The bad faith claim was significantly different than the contract claim.

  1. The bad faith claim goes to the carrier’s state of mind.

  2. By contrast, the carrier’s “intent is wholly irrelevant to the otherwise straight-forward questions” concerning payments due from the carrier under the contract.

  3.  Bad faith discovery will distract from, and “undoubtedly delay, the resolution of the primary focus of the case, i.e., whether plaintiff’s . . . claim should be paid.”

  4. Here, the court first has to resolve coverage, and even if there is coverage, it “can only reach the bad faith claim if it finds that there are no factual issues pertaining to Plaintiffs’ entitlement to coverage ….”

Thus, “[d]iscovery on the bad faith claim should therefore wait until the question of coverage is resolved.”

The bad faith claim and contract claim involve different discovery.

  1. First, the court agreed with the majority of prior precedent that “bad faith claims regularly demand different witnesses and documentary proof from breach of contract claims.”

  2. For example, “’[d]iscovery relating to claims personnel, claims handling procedures and guidelines, and best practices is not directly relevant to the contract claims …, [e.g.,] ‘classic bad faith discovery such as information concerning defendant’s claims handling policies and procedures, and the experience and work evaluations of its claims personnel . . . is irrelevant to plaintiff’s . . . breach of contract claims’”

  3. In this case, the insureds wanted discovery of the insurer’s: entire underwriting file; claims manuals concerning the coverage subject at issue; information and documents regarding policy underwriting, drafting, selling, pricing, issuing, preparing, delivering or assembling the policy; and information and documents regarding the carrier’s decisionmaking in not making certain payments under the policy.

  4. The court found these “categories of documents … largely irrelevant to the breach of contract claims, which hinge on whether the parties abided by the terms of the Policy.”

There is no prejudice in granting a stay and severance.

  1. The prejudice issue is “ultimately one of judicial economy.”

  2. In this case, “the expedient resolution of the breach of contract claim best serves the interests of both parties as the expansive and contentious discovery necessitated by the bad faith claim may distract from the coverage questions at the foundation of this case.”

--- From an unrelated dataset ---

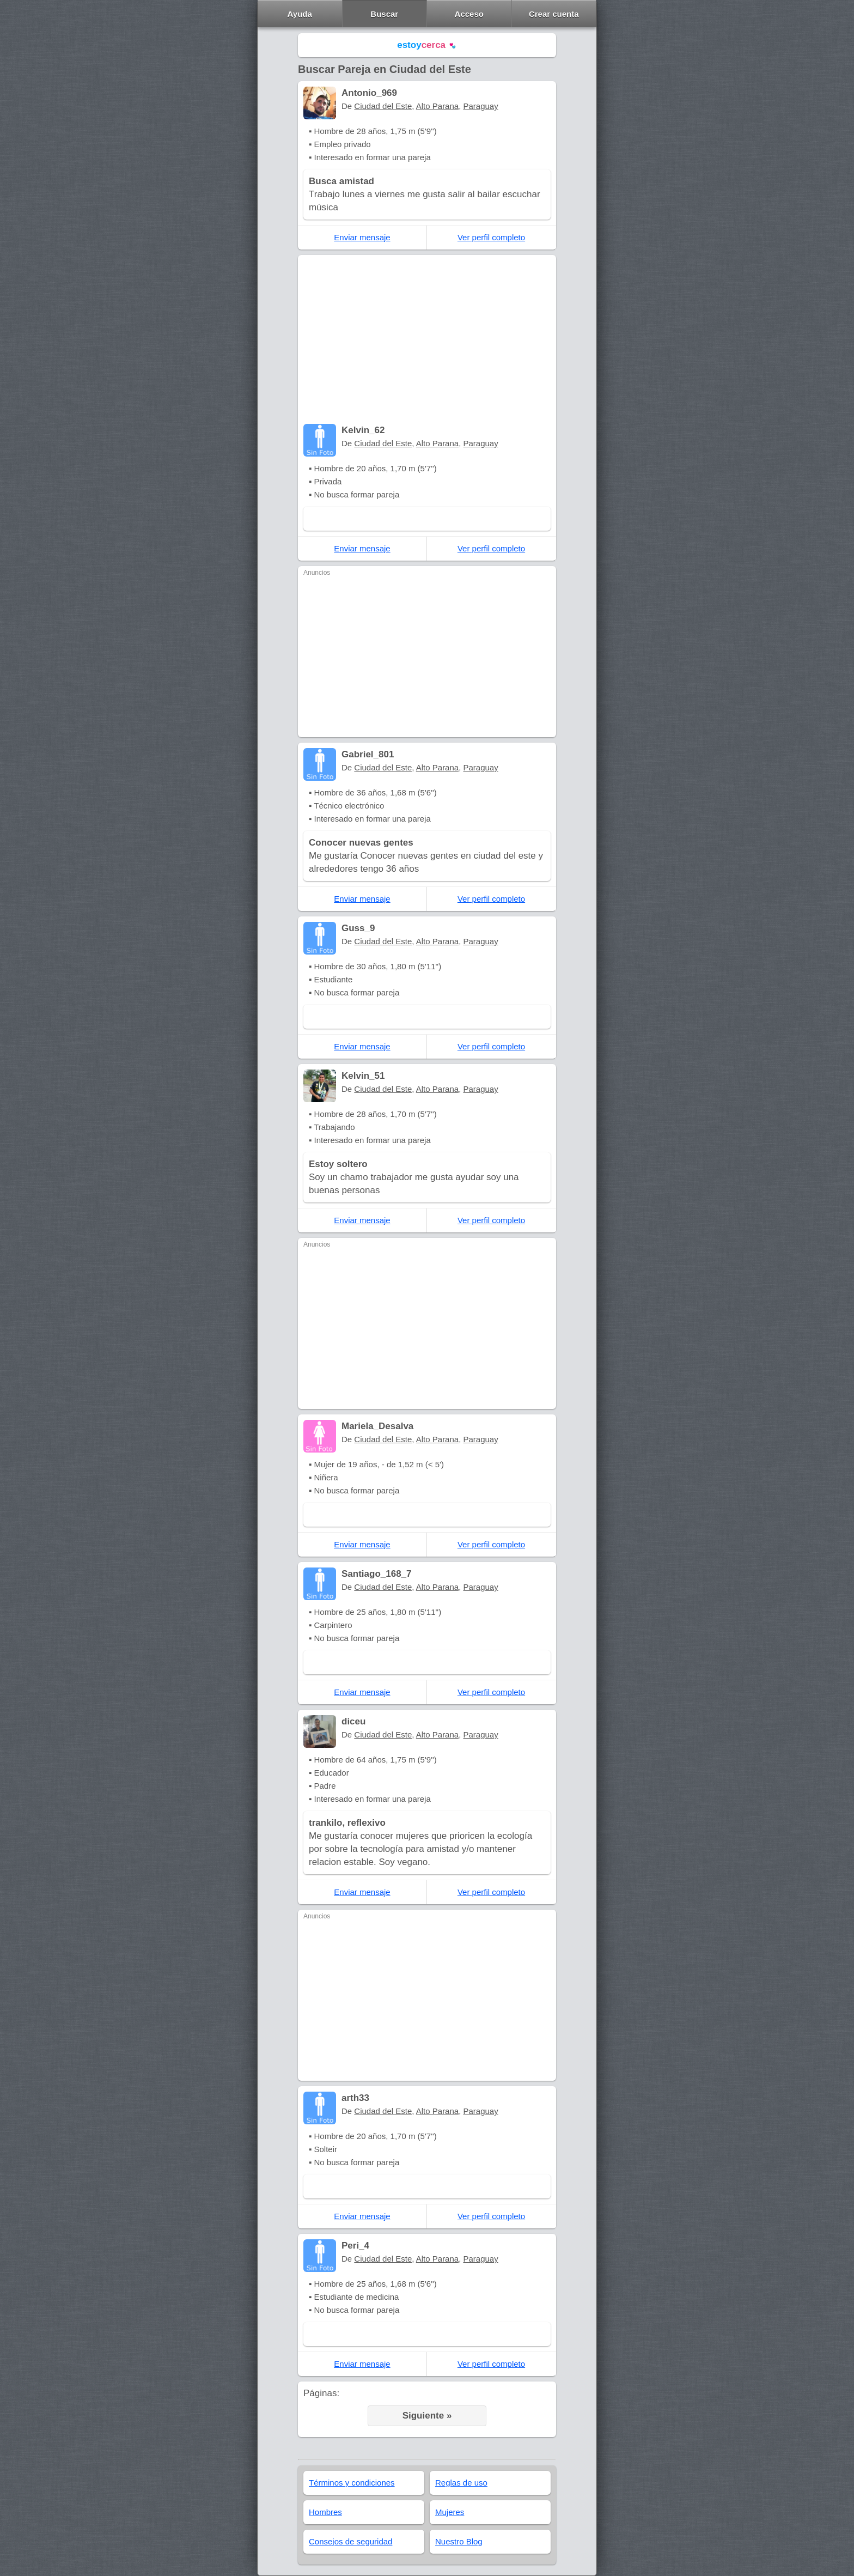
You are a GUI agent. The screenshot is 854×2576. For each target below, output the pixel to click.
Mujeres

  3. Thus, the coverage claim should be the initial focus.

  4. Defendant would suffer significant expenditures of time and money, which could be rendered unnecessary if it prevails on coverage.

  5. Further, “[i]t promotes judicial economy and efficiency by holding in abeyance expensive, time-consuming, and potentially wasteful discovery on a bad faith claim that may be rendered moot….”

Date of Decision:  June 2, 2020

J. Fletcher Creamer & Son, Inc. v. Hiscox Insurance Co., U.S. District Court District of New Jersey Civil Action No. 19-21638 (ES) (MAH), 2020 U.S. Dist. LEXIS 96986 (D.N.J. June 2, 2020) (Hammer, J.)